Hepimizin bildiği Dreyfus davası,  değil Fransa’da, tüm dünyada tartışma yaratmış, Fransa’yı adamakıllı sarsmış; siyasi, hukuki ve askeri bir skandal olmuştur.  Edebiyatçı Zola’nın  “suçluyorum”  adıyla yazdığı makale ile edebiyatın tarih değiştirebilecek gücü olduğunu göstermiştir. Bizde de 1922’de yayınlanan Çalıkuşu, Mustafa Kemal’i çok etkilemiş, roman cumhuriyet sonrası yaptığı yeniliklerde Atatürk’e ilham kaynağı olmuştur. Bunlar edebiyatın siyaset karşısında kazandığı zaferlerdir. Onun için derneğin edebiyata hiç yer vermemesi büyük haksızlıktır.

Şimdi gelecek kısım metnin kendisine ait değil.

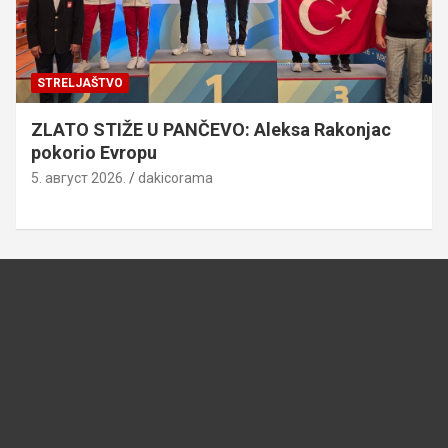
STRELJAŠTVO
ZLATO STIŽE U PANČEVO: Aleksa Rakonjac
pokorio Evropu
5. август 2026.
dakicorama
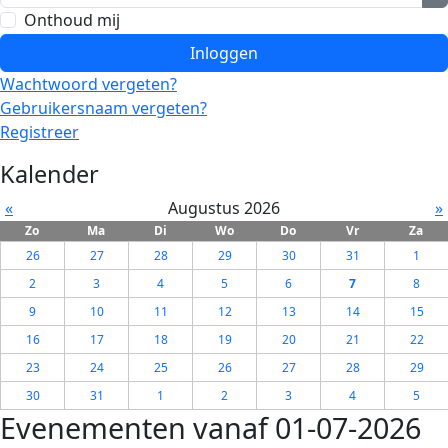
T
Onthoud mij
Inloggen
Wachtwoord vergeten?
Gebruikersnaam vergeten?
Registreer
Kalender
«
Augustus 2026
»
Zo
Ma
Di
Wo
Do
Vr
Za
26
27
28
29
30
31
1
2
3
4
5
6
7
8
9
10
11
12
13
14
15
16
17
18
19
20
21
22
23
24
25
26
27
28
29
30
31
1
2
3
4
5
Evenementen vanaf 01-07-2026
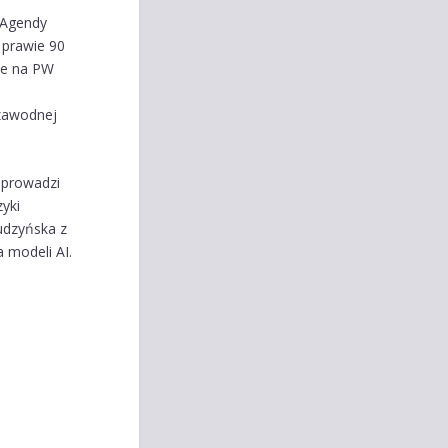
 Agendy
 prawie 90
aje na PW
ezawodnej
oprowadzi
yki
Budzyńska z
 modeli AI.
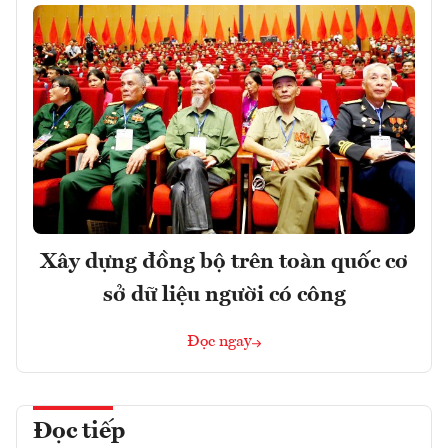
Xây dựng đồng bộ trên toàn quốc cơ
sở dữ liệu người có công
Đọc ngay
Đọc tiếp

Bir dernek adında “Bilim, Sanat ve Edebiyat” sözcüklerini taşıyorsa, sorumluluğu sıradan bir şiir kulübünden çok daha büyüktür. Bu dernek bilimi merkeze almalı; romanı, araştırmayı, tiyatroyu ve düşünsel üretimi teşvik etmeli; topluma öncülük edecek nitelikli çalışmalar üretmelidir. Buna karşın biz, salonu dolduran üç-beş şairin alkışına sığınmayı yeterli sayıyor; bilimin “soğuk yüzünden” kaçarken aslında kendi geleceğimizi soğutuyoruz.

Oysa biliyoruz ki medeniyet şiir okunarak değil; bilim üretilerek, roman yazılarak, eleştirinin ışığıyla yol alınarak kurulur. Eğer derneğimiz bu çizgiyi benimsemiyorsa, adıyla taşıdığı sorumluluğa ihanet ediyor demektir.

Türk edebiyatına baktığımızda Sabahattin Ali’nin Kürk Mantolu Madonna’sı, Oğuz Atay’ın Tutunamayanlar’ı, Yaşar Kemal’in İnce Memed’i, Orhan Kemal’in Bereketli Topraklar Üzerinde’si, Kemal Tahir’in Devlet Ana’sı, Yakup Kadri’nin Yaban’ı, Halit Ziya’nın Aşk-ı Memnusu edebiyat değilse nedir?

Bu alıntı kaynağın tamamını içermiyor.